Pada tahun 1998, dua hari sebelum Clinton menghadapi pemakzulan karena berbohong di bawah sumpah tentang hubungannya dengan pegawai magang di Gedung Putih, Carter dan Ford menulis opini New York Times yang mengusulkan alternatif kecaman bipartisan dan pengakuan kesalahan.

“Itu nyata,” kata Mr. Smith tentang persahabatan itu. “Saya mendengar lebih dari satu percakapan telepon. Mereka hanyalah manusia. Saya yakin mereka mengidentifikasi sejumlah hal yang bisa mereka lakukan dengan lebih baik. Tapi mereka tidak hidup di masa lalu.”

Di luar aktivitas pasca-presiden mereka, istri-istri mereka juga menjadi dekat dan terikat pada prioritas yang sama. Betty Ford berupaya memperluas perawatan alkohol dan narkoba, sementara Rosalynn Carter berupaya memperluas perawatan kesehatan mental.

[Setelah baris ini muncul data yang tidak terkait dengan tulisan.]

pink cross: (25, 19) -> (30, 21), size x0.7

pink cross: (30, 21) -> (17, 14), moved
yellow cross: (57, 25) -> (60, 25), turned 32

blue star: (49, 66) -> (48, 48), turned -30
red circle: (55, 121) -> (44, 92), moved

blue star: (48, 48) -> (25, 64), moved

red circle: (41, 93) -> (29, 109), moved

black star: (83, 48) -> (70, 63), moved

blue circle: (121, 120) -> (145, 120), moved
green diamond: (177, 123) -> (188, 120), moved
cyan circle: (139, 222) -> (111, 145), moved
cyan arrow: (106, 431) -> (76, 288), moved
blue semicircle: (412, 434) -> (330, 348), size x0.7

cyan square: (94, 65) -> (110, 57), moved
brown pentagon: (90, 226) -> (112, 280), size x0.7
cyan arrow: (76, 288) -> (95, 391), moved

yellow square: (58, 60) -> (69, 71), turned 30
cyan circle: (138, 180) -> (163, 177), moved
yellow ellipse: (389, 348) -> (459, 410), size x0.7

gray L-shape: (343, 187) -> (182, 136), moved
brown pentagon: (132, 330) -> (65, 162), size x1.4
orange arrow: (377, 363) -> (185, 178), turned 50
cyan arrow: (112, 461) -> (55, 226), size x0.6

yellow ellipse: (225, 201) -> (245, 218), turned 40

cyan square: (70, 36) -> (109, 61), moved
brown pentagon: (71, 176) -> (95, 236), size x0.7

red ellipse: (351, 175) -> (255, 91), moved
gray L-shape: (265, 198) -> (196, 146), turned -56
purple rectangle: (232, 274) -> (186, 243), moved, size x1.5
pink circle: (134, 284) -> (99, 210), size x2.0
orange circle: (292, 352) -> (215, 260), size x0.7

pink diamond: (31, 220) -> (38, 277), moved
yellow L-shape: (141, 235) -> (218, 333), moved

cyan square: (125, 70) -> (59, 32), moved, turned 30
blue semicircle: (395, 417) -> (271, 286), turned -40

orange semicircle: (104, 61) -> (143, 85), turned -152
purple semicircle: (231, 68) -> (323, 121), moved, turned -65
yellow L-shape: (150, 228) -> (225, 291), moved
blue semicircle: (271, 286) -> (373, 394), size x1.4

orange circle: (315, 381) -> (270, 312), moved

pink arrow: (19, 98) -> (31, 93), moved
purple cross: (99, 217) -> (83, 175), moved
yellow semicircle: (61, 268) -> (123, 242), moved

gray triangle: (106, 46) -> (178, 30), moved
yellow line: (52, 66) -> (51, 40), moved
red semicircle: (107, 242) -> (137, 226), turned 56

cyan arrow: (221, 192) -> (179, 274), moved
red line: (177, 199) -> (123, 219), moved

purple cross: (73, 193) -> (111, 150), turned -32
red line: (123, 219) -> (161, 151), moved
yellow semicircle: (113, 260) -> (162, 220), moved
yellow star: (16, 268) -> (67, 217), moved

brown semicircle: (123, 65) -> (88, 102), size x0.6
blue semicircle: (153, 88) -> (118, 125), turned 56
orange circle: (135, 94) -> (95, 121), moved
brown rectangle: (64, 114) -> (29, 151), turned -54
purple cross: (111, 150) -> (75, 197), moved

Steven Ford mengatakan persahabatan presiden harus menjadi teladan. “Saya rasa ada pelajaran kewarganegaraan yang bisa dipetik dari cara kedua pria ini memperlakukan satu sama lain,” katanya. “Kebaikan yang lebih besar adalah menemukan kebaikan yang lebih besar itu – tidak menarik garis keras dan menjadikannya sesuai keinginan saya atau tidak. Kami hanya bekerja secara ekstrem sekarang dan kami tidak berbicara satu sama lain dengan cara yang sopan. Itu sangat beracun.”

Ketika Tuan Ford dikenang pada bulan Januari 2007, Tuan Carter memenuhi perjanjian mereka dan menyampaikan pidato yang mengharukan di Michigan. “Kami berempat belajar untuk saling mencintai,” kata Mr. Carter tentang kedua pasangan itu, dan dia tercekat sejenak menjelang akhir. Sekarang giliran Pak Ford, meski sudah bangkit dari kubur.

“Saya pikir ini adalah hubungan yang unik,” kata Kennerly. “Saya rasa belum pernah ada hal seperti ini.”

Tuan Smith setuju. Dan, dia menambahkan, “Kami tidak mungkin melihatnya lagi.”

Sumber

Conor O’Sullivan
Conor O’Sullivan, born in Dublin, Ireland, is a distinguished journalist with a career spanning over two decades in international media. A visionary in the world of political news, he collects political parties’ internal information for Agen BRILink dan BRI with a mission to make global news accessible and insightful for everyone in the world. His passion for unveiling the truth and dedication to integrity have positioned Agen BRILink dan BRI as a trusted platform for readers around the world.